Ever wonder what this strange looking vegetable was in your grocery store? 

Well, no need to wonder any longer.  This is cassava root, also known as yuca.  This long tuberous starchy root has a brown fibrous skin and white interior flesh. Because it bruises easily, it’s often sold covered in a protective wax coating.  It is widely grown all over Latin America and the Caribbean.   Cassava is incredibly versatile; it can be boiled, baked, steamed, grilled, fried, mashed or added to stews and makes a great replacement for potatoes.  Cassava starch is known as tapioca and makes a great thickening agent for puddings, gravies etc. and also a part of many gluten-free flour mixes.

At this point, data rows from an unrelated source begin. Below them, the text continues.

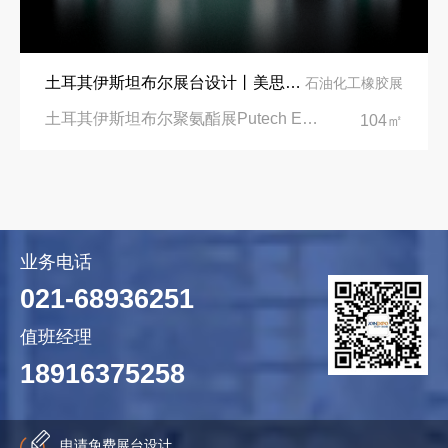
土耳其伊斯坦布尔展台设计丨美思德创新产品，打造聚氨酯行业标杆
石油化工橡胶展
土耳其伊斯坦布尔聚氨酯展Putech Eurasia|土耳其国际会展中心
104㎡
业务电话
021-68936251
值班经理
18916375258
申请免费展台设计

Cassava fries are a staple in our house.  It does require a little work, but the end result is delicious!



1 cassava root

1 tbsp. olive oil

1 or more teaspoons of spices ( i used smoked paprika)

salt and pepper



Preheat oven to 425F.

Bring a large pot of water to a boil.

Cut cassava into 3 sections and peel using a knife or vegetable peeler.



Cut each section into wedges.

Rinse to remove excess starch.

Add cassava to a boiling water and cook for 10 minutes or until  fork tender.

Drain cooked cassava and season with spices, salt and pepper and toss to coat.


Place on baking sheet and bake 20 minutes, flip and cook an additional 10 to 15 minutes

Serve just as you would French fries.